> [Your instructions]
With the pictures left out, repeat every entry that follows exactly.

> [Extracted records]
____________________

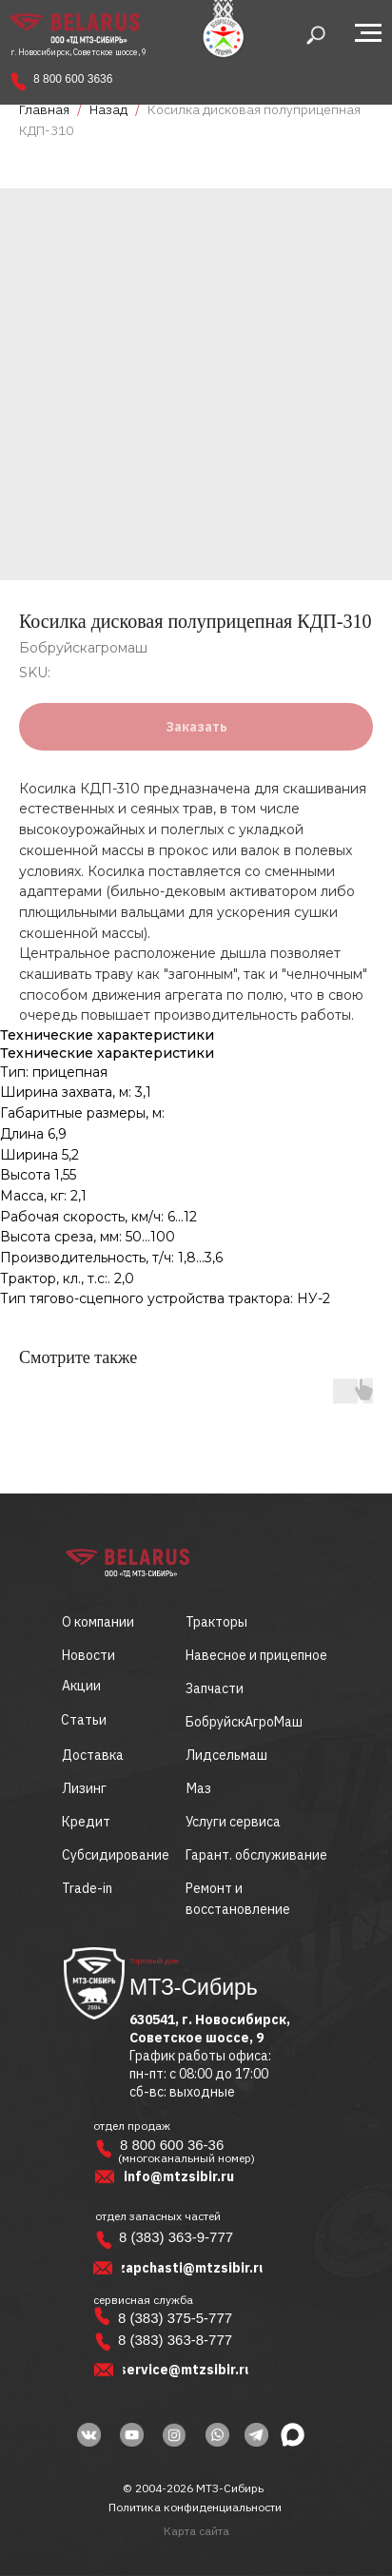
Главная (44, 109)
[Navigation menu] (368, 33)
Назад (109, 109)
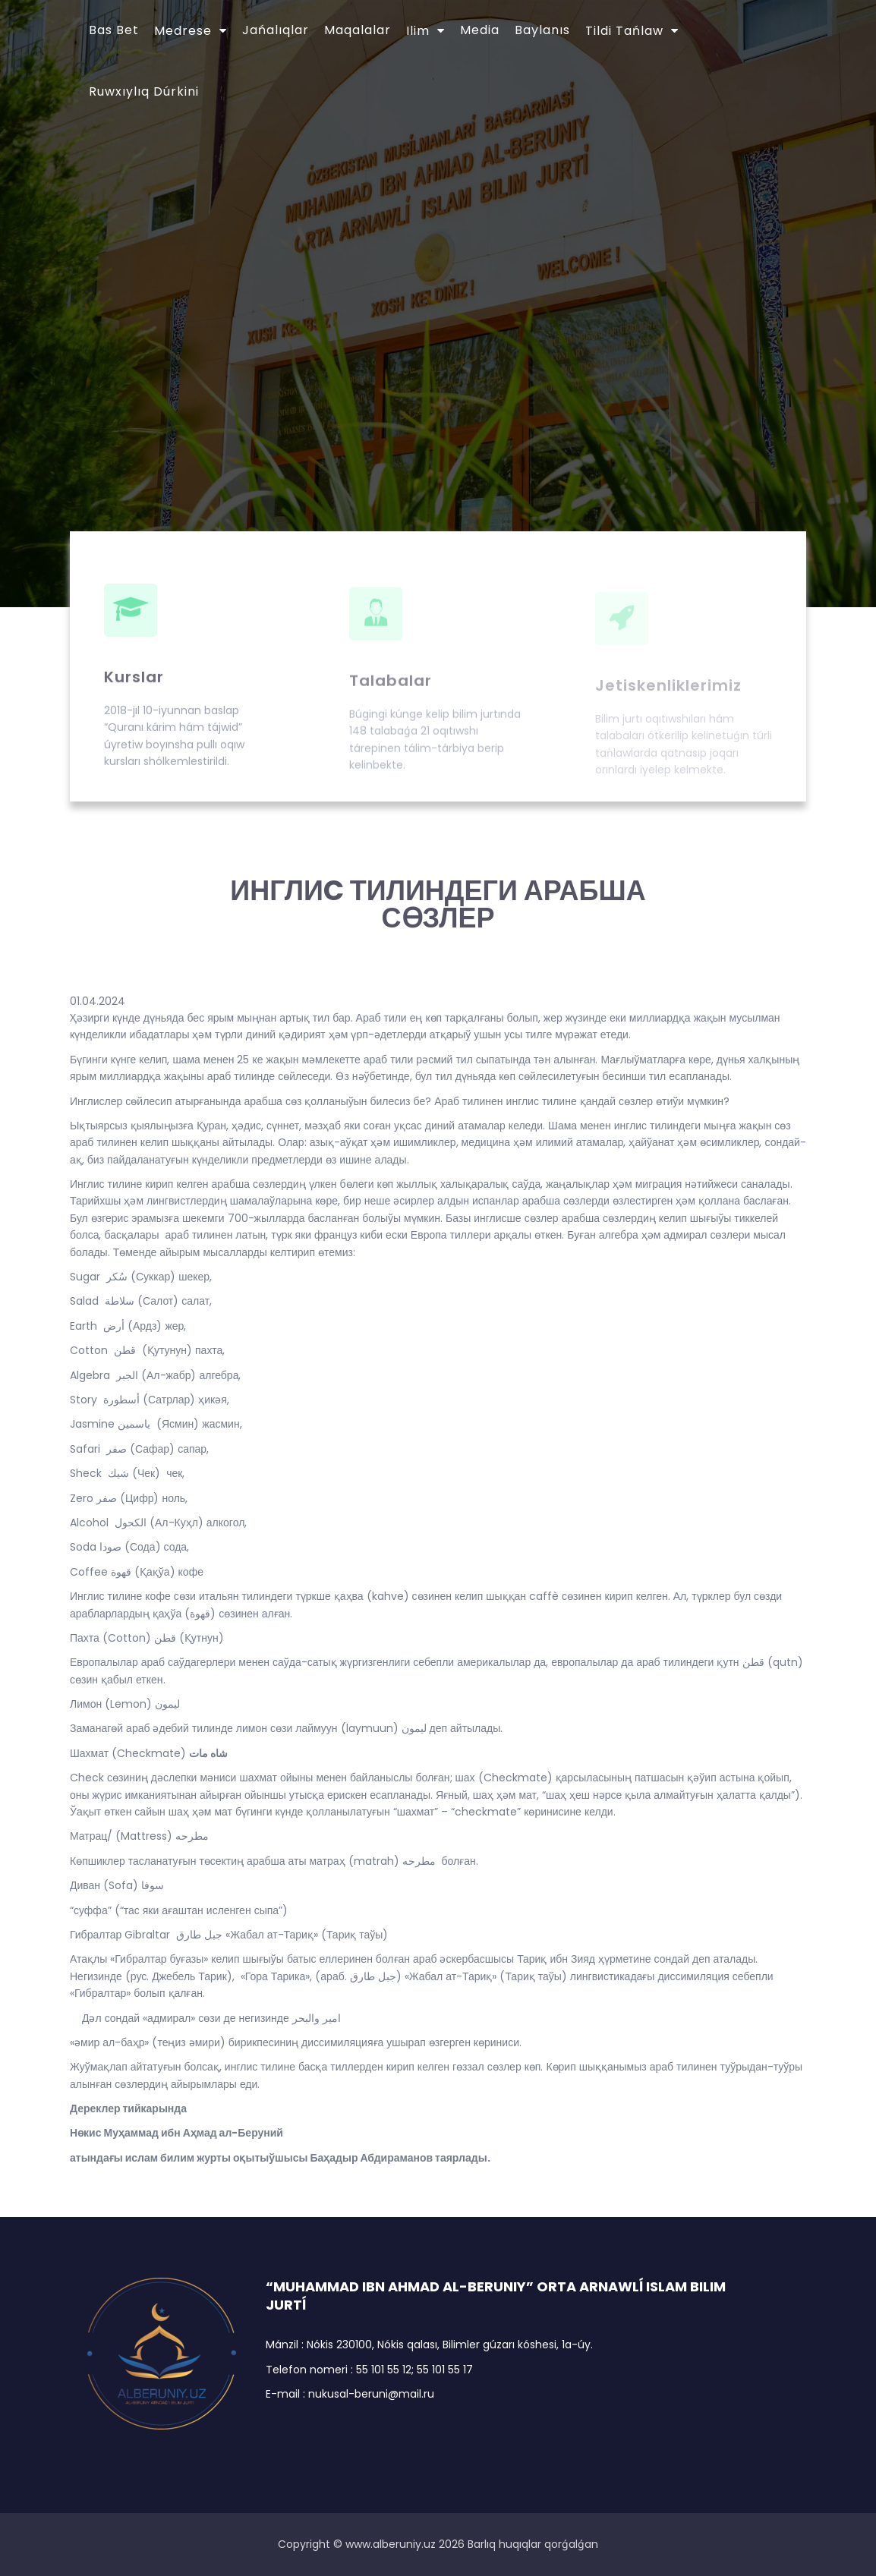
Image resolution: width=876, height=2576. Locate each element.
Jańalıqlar (275, 30)
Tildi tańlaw (624, 30)
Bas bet (114, 30)
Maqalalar (357, 30)
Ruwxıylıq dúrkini (144, 91)
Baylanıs (542, 30)
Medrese (183, 30)
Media (479, 30)
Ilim (418, 30)
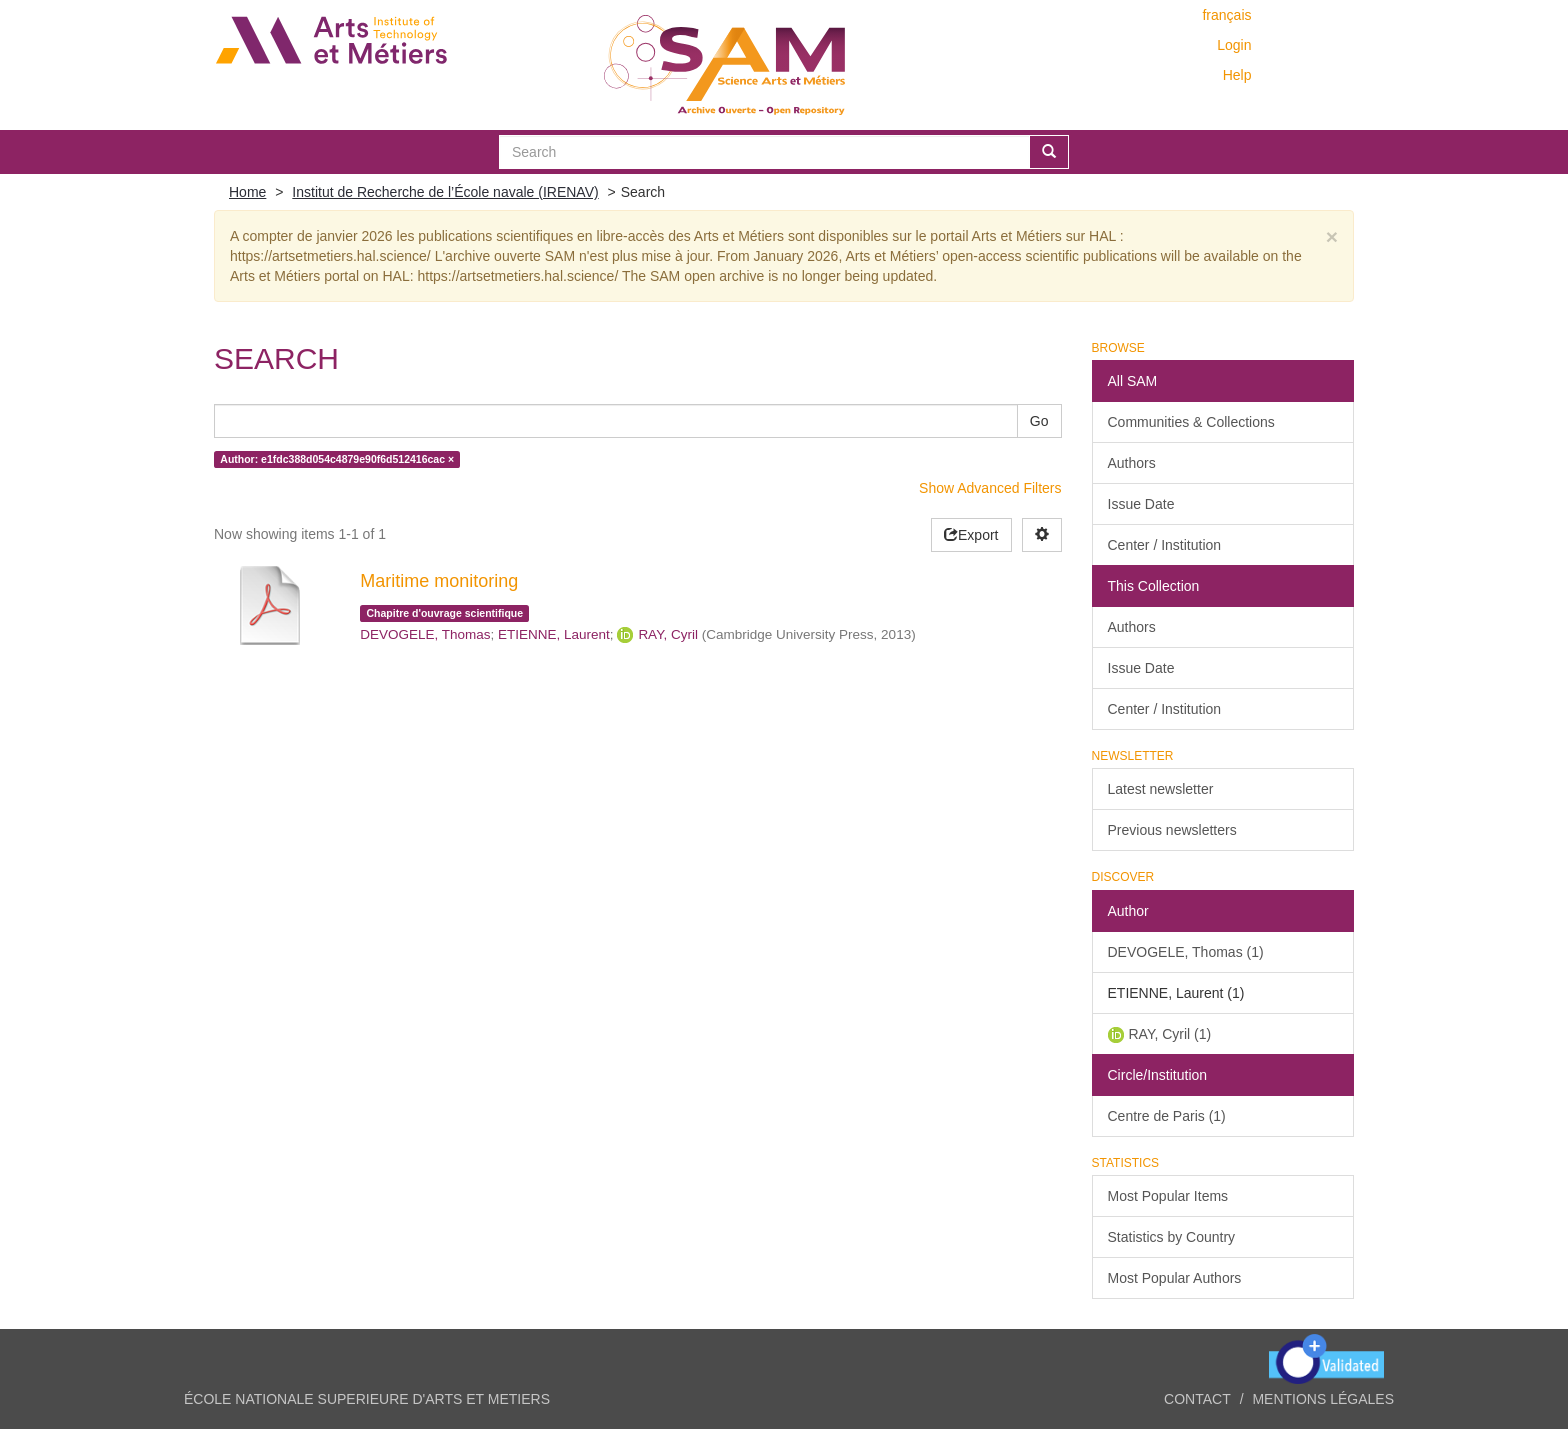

____________________

> [Answer box]
Главная (44, 109)
[Navigation menu] (368, 33)
Назад (109, 109)
Image resolution: width=876, height=2576. Locate each element.
Jańalıqlar (275, 30)
Tildi tańlaw (624, 30)
Bas bet (114, 30)
Maqalalar (357, 30)
Ruwxıylıq dúrkini (144, 91)
Baylanıs (542, 30)
Medrese (183, 30)
Media (479, 30)
Ilim (418, 30)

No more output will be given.